:: Data to examine
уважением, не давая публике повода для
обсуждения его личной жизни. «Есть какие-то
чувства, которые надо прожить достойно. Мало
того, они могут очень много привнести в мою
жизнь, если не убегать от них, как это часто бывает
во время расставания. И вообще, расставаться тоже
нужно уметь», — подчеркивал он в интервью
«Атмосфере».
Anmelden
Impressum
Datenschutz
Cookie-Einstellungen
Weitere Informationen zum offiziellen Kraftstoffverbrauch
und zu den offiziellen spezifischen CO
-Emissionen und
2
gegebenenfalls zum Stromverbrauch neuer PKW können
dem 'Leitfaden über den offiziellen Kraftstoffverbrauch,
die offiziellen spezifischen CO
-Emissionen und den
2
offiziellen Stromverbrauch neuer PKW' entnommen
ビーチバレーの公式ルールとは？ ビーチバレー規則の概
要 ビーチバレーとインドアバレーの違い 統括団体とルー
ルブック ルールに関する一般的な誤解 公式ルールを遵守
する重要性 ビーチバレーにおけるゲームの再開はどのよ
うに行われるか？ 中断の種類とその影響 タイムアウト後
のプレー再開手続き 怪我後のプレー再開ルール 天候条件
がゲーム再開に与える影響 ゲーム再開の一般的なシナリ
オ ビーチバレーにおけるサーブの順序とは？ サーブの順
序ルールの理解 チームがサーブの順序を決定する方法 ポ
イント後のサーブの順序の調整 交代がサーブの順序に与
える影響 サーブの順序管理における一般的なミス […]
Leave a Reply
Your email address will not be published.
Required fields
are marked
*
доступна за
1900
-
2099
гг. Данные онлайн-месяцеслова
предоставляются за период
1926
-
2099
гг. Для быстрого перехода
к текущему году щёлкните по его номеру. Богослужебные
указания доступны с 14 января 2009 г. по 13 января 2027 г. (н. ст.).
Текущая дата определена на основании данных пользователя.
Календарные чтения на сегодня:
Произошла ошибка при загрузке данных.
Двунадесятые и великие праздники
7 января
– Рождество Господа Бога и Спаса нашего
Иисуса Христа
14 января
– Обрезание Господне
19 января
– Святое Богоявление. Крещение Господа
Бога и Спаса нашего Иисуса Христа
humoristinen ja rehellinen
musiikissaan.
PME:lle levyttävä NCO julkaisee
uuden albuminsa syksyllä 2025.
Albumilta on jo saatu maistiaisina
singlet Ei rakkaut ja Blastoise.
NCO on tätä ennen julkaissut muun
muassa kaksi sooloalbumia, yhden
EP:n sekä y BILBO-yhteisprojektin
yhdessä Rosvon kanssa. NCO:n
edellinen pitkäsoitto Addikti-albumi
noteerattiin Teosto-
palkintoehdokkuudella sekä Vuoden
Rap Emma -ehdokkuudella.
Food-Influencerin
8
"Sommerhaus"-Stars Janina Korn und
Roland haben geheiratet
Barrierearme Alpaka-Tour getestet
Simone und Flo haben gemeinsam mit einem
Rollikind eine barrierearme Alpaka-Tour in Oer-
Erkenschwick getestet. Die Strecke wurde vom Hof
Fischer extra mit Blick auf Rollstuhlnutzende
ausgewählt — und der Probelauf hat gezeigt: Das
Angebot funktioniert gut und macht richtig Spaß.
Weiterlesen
::::
As the answer, set down only the lines from the data above between the one holding "dem 'Leitfaden über" and the one holding "PME:lle levyttävä NCO julkaisee", inclusive, exactly as they read.

dem 'Leitfaden über den offiziellen Kraftstoffverbrauch,
die offiziellen spezifischen CO
-Emissionen und den
2
offiziellen Stromverbrauch neuer PKW' entnommen
ビーチバレーの公式ルールとは？ ビーチバレー規則の概
要 ビーチバレーとインドアバレーの違い 統括団体とルー
ルブック ルールに関する一般的な誤解 公式ルールを遵守
する重要性 ビーチバレーにおけるゲームの再開はどのよ
うに行われるか？ 中断の種類とその影響 タイムアウト後
のプレー再開手続き 怪我後のプレー再開ルール 天候条件
がゲーム再開に与える影響 ゲーム再開の一般的なシナリ
オ ビーチバレーにおけるサーブの順序とは？ サーブの順
序ルールの理解 チームがサーブの順序を決定する方法 ポ
イント後のサーブの順序の調整 交代がサーブの順序に与
える影響 サーブの順序管理における一般的なミス […]
Leave a Reply
Your email address will not be published.
Required fields
are marked
*
доступна за
1900
-
2099
гг. Данные онлайн-месяцеслова
предоставляются за период
1926
-
2099
гг. Для быстрого перехода
к текущему году щёлкните по его номеру. Богослужебные
указания доступны с 14 января 2009 г. по 13 января 2027 г. (н. ст.).
Текущая дата определена на основании данных пользователя.
Календарные чтения на сегодня:
Произошла ошибка при загрузке данных.
Двунадесятые и великие праздники
7 января
– Рождество Господа Бога и Спаса нашего
Иисуса Христа
14 января
– Обрезание Господне
19 января
– Святое Богоявление. Крещение Господа
Бога и Спаса нашего Иисуса Христа
humoristinen ja rehellinen
musiikissaan.
PME:lle levyttävä NCO julkaisee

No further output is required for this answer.